| t | rt | Vt | Vt+1 | done | δt | At (raw) | Return target |
|---|---|---|---|---|---|---|---|
| 0 | 1 | 0.5 | 0.4 | 0 | 0.896 | 2.943374 | 3.443374 |
| 1 | 0 | 0.4 | 0.3 | 0 | -0.103 | 2.176900 | 2.576900 |
| 2 | 0 | 0.3 | 0.2 | 0 | -0.102 | 2.424136 | 2.724136 |
| 3 | 1 | 0.2 | 0.1 | 0 | 0.899 | 2.685950 | 2.885950 |
| 4 | 2 | 0.1 | 0.0 | 1 | 1.900 | 1.900000 | 2.000000 |
Generalized Advantage Estimation uses temporal-difference residuals:
At = ∑l=0T-1-t (γλ)l δt+l
Return target: Rt = At + V(st)
The calculator computes At by iterating backward, resetting accumulation when done=1. Optional normalization keeps policy updates stable.
- Paste rewards and value estimates with the same length.
- Optionally add done flags (0/1) for episode boundaries.
- If you have Vt+1 already, paste it; otherwise leave it blank.
- Set γ and λ based on your environment and bias/variance needs.
- Click Calculate GAE to view the table above the form.
- Use the download buttons to export CSV or a one-page PDF report.
1) What is a generalized advantage estimate?
It is a smoothed advantage signal that blends multi-step returns using γ and λ. It reduces variance compared with pure Monte Carlo while keeping bias manageable for policy optimization.
2) How do γ and λ change the result?
Higher γ values weigh distant rewards more. Higher λ values use longer traces, reducing bias but increasing variance. Lower λ approaches one-step TD, often more stable but less accurate.
3) Do I need Vt+1 values?
Not always. If you provide only Vt, the calculator shifts it to estimate Vt+1 and uses the bootstrap value for the final step. Supplying explicit Vt+1 is useful with truncated rollouts.
4) What does the done flag control?
It marks episode termination at time t. When done=1, the next-state value is ignored and the backward accumulation is reset. This prevents advantages from leaking across episode boundaries.
5) Should I normalize advantages?
Often yes for policy gradients. Normalization keeps update magnitudes consistent across batches and can improve stability. This tool keeps returns based on raw advantages, while also showing normalized values for training use.
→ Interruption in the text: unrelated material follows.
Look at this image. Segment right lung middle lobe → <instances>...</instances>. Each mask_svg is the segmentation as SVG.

6) What is the return target used for?
Return targets train the value function. A common choice is Rt=At+Vt, which matches the same bootstrapping assumptions used in the advantage estimate.
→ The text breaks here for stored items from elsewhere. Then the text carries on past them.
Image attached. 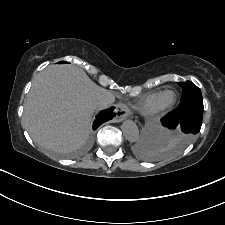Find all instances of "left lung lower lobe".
<instances>
[{
  "label": "left lung lower lobe",
  "instance_id": "1",
  "mask_svg": "<svg viewBox=\"0 0 225 225\" xmlns=\"http://www.w3.org/2000/svg\"><path fill=\"white\" fill-rule=\"evenodd\" d=\"M203 104L192 103L178 106L172 112L162 118V125L169 129L180 127L183 134L194 136L200 131L203 116Z\"/></svg>",
  "mask_w": 225,
  "mask_h": 225
}]
</instances>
7) Can I mix multiple episodes in one batch?
Yes. Provide done flags at each boundary. The calculator will reset the trace where done=1, producing correct per-episode advantages even when sequences are concatenated.
8) What input formats are accepted?
Commas, spaces, semicolons, and new lines work. Scientific notation like 1e-3 is supported. For done flags, use 0/1 or true/false.